In our driving, the United Kingdom is an experience that can be described as "interesting". Most of our team has visited St. Thomas, USVI (where the maximum speed limit is 35 mph) and have thus driven on the left-hand side of the road! Fewer of our team has combined driving on the left-hand side of the road, right-hand drive, and a manual transmission! So what is it like to drive in the U.K.? Read on for some facts and tips!
Download the British Driving Manual
As a sign I passed on the M3 Motorway stated, "There is No Excuse for Poor Driving". Download The British Highway Code. Read The British Highway Code. Print out relevant sections if you think you might get stuck at some point in time. If one's driven in Continental Europe before, the signage will be familiar as there's a loose "standard" we've mentioned in a previous blog post. Yet there are still critical variations from one country to another.

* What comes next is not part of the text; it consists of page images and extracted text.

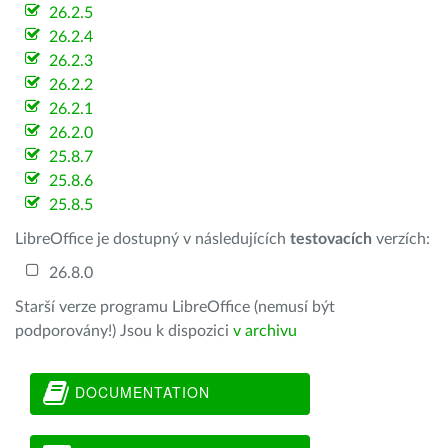
26.2.5
26.2.4
26.2.3
26.2.2
26.2.1
26.2.0
25.8.7
25.8.6
25.8.5
LibreOffice je dostupný v následujících
testovacích
verzích:
26.8.0
Starší verze programu LibreOffice (nemusí být
podporovány!) Jsou k dispozici
v archivu
DOCUMENTATION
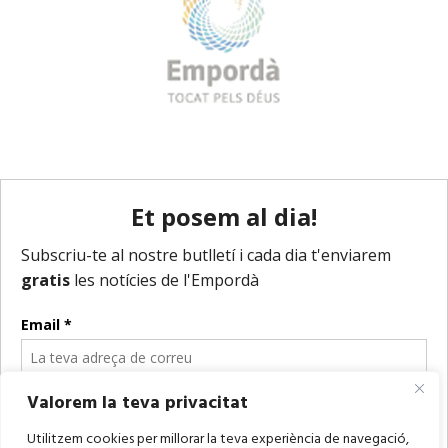
Valorem la teva privacitat
Utilitzem cookies per millorar la teva experiència de navegació,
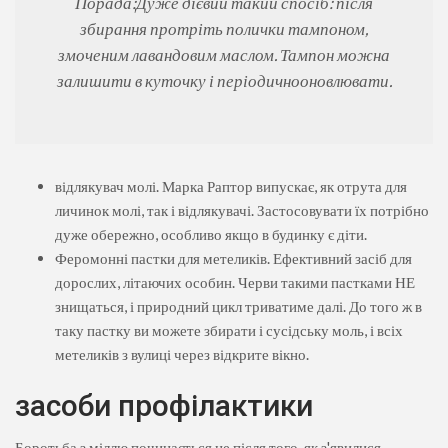
Порада:
Дуже дієвий такий спосіб: після
збирання протріть полички тампоном,
змоченим лавандовим маслом. Тампон можна
залишити в куточку і періодично
оновлювати.
відлякувач молі. Марка Раптор випускає, як отрута для
личинок молі, так і відлякувачі. Застосовувати їх потрібно
дуже обережно, особливо якщо в будинку є діти.
Феромонні пастки для метеликів. Ефективний засіб для
дорослих, літаючих особин. Черви такими пастками НЕ
знищаться, і природний цикл триватиме далі. До того ж в
таку пастку ви можете збирати і сусідську моль, і всіх
метеликів з вулиці через відкрите вікно.
засоби профілактики
Боротьба з міллю починається не після того, як з'явилися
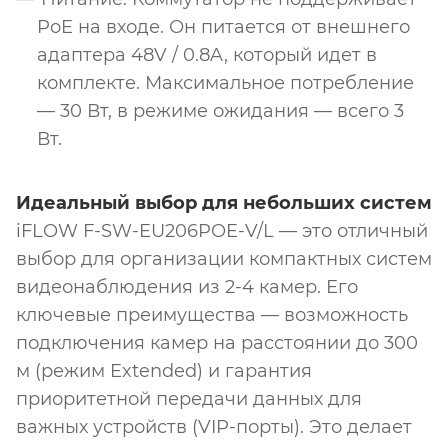
PoE на входе. Он питается от внешнего
адаптера 48V / 0.8A, который идет в
комплекте. Максимальное потребление
— 30 Вт, в режиме ожидания — всего 3
Вт.
Идеальный выбор для небольших систем
iFLOW F-SW-EU206POE-V/L — это отличный
выбор для организации компактных систем
видеонаблюдения из 2-4 камер. Его
ключевые преимущества — возможность
подключения камер на расстоянии до 300
м (режим Extended) и гарантия
приоритетной передачи данных для
важных устройств (VIP-порты). Это делает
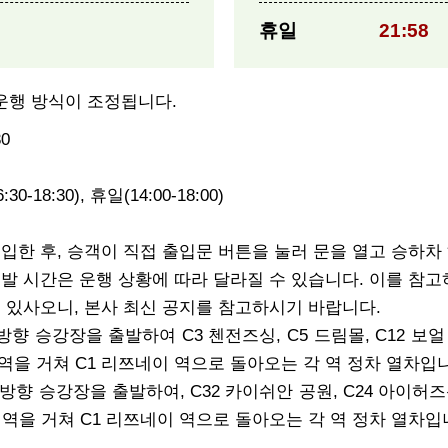
휴일
21:58
의 운행 방식이 조정됩니다.
0
:30-18:30), 휴일(14:00-18:00)
입한 후, 승객이 직접 출입문 버튼을 눌러 문을 열고 승하차 
발 시간은 운행 상황에 따라 달라질 수 있습니다. 이를 참고
 있사오니, 본사 최신 공지를 참고하시기 바랍니다.
향 승강장을 출발하여 C3 첸전즈싱, C5 드림몰, C12 보얼 다이
 역을 거쳐 C1 리쯔네이 역으로 돌아오는 각 역 정차 열차입
방향 승강장을 출발하여, C32 카이쉬안 공원, C24 아이허즈신, 
싱 역을 거쳐 C1 리쯔네이 역으로 돌아오는 각 역 정차 열차입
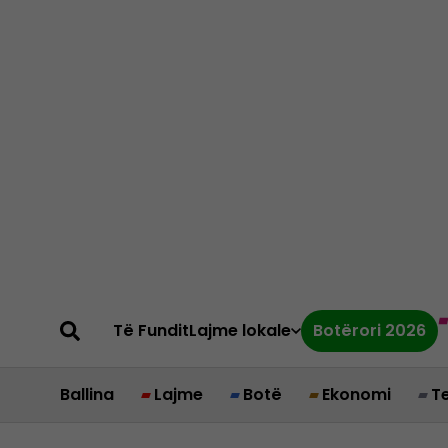
Të Fundit
Lajme lokale
Botërori 2026
Ballina
Lajme
Botë
Ekonomi
T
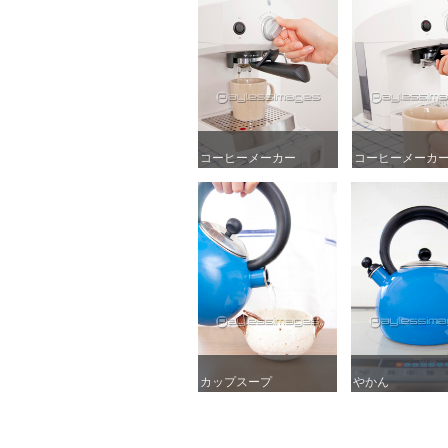
コーヒーメーカー
コーヒーメーカー
コーヒーメーカ
コーヒーメーカ
カップスープ
カップスープ
やかん
やかん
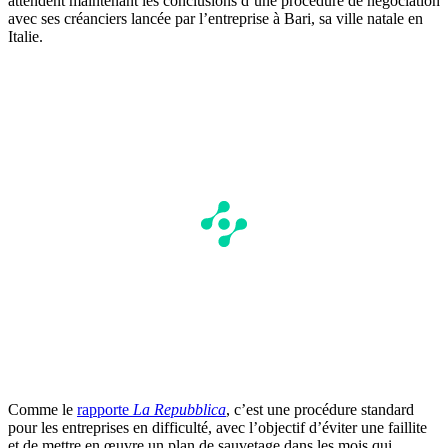
attendent maintenant les conclusions d’une procédure de négociation
avec ses créanciers lancée par l’entreprise à Bari, sa ville natale en
Italie.
Comme le
rapporte
La Repubblica
, c’est une procédure standard
pour les entreprises en difficulté, avec l’objectif d’éviter une faillite
et de mettre en œuvre un plan de sauvetage dans les mois qui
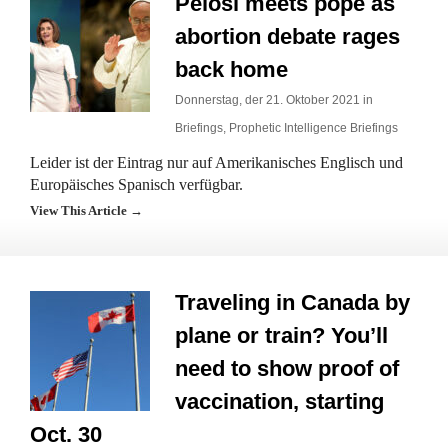
Pelosi meets pope as
abortion debate rages
back home
Donnerstag, der 21. Oktober 2021 in
Briefings
,
Prophetic Intelligence Briefings
Leider ist der Eintrag nur auf Amerikanisches Englisch und
Europäisches Spanisch verfügbar.
View This Article →
Traveling in Canada by
plane or train? You’ll
need to show proof of
vaccination, starting
Oct. 30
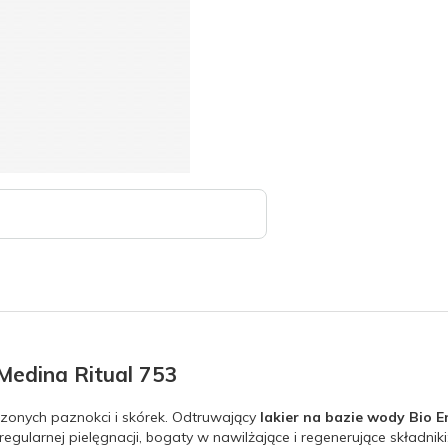
 Medina Ritual 753
zonych paznokci i skórek. Odtruwający
lakier na bazie wody Bio E
ularnej pielęgnacji, bogaty w nawilżające i regenerujące składniki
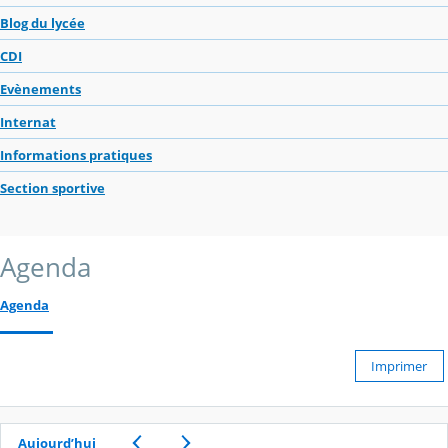
Blog du lycée
CDI
Evènements
Internat
Informations pratiques
Section sportive
Agenda
Agenda
Imprimer
Aujourd’hui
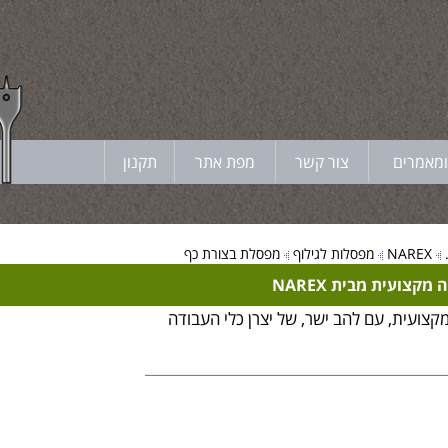
ומאמרים
צור קשר
מפת אתר
תקנון
NAREX
מפסלות לגילוף
מפסלת בצורת כף
קצועית מבית NAREX
קצועית, עם להב ישר, של יצרן כלי העבודה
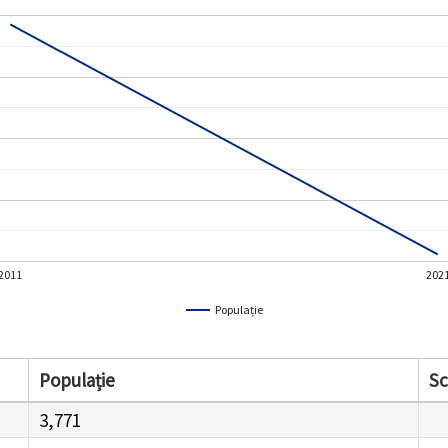
2011
202
Populație
Populație
S
3,771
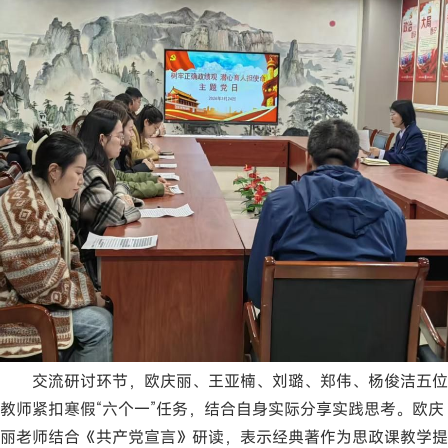
交流研讨环节，欧庆丽、王亚楠、刘璐、郑伟、杨俊洁五位
教师紧扣寒假“六个一”任务，结合自身实际分享实践思考。欧庆
丽老师结合《共产党宣言》研读，表示经典著作为思政课教学提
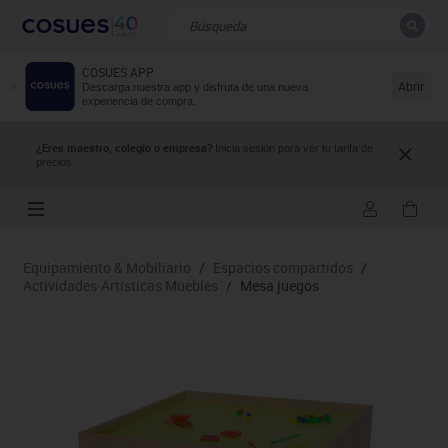
COSUES APP
CERRAR
Resultados de la búsqueda
Abrir
Descarga nuestra app y disfruta de una nueva
experiencia de compra.
¿Eres maestro, colegio o empresa?
Inicia sesión para ver tu tarifa de
precios.
Equipamiento & Mobiliario
/
Espacios compartidos
/
Actividades·Artísticas Muebles
/
Mesa juegos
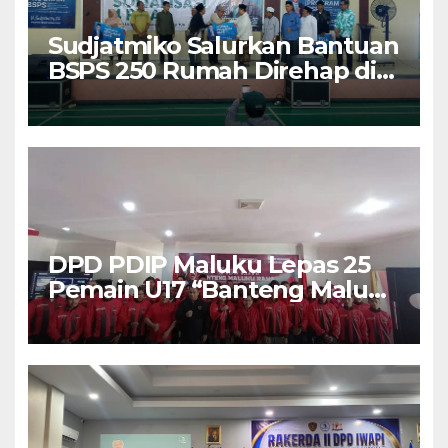
Sudjatmiko Salurkan Bantuan
BSPS 250 Rumah Direhap di
Depok
DPD PDIP Maluku Lepas 25
Pemain U17 “Banteng Maluku
Raya” ke Sokerano Cup di
Jawa Timur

And Speaking of Manuals, Let's Get the Obvious Ones Out of the Way
Vehicles in the U.K. travel on the left-hand side of the road. It may take a while to remember left-hand turns don't cross a lane of traffic while right-hand turns will! Picking up the car at the airport, the copious number of traffic circles will definitely accelerate the adjustment process!
The driver sits on the right-hand side of the car. At major airports, one's likely to have a choice between booking an automatic and a manual (manuals tend to be much less expensive than automatics). The gear-shift in a manual transmission is on the driver's left, although all other controls are in familiar locations (clutch on left, gas on right). The shift pattern still remains the same -- 1st gear at the top left, so now at the furthest point from the driver. What did I learn as someone who drives a manual every day in the U.S.? My shoulders ached after a 5.5-hour drive as the actions taken by each arm were opposite of those in the United States!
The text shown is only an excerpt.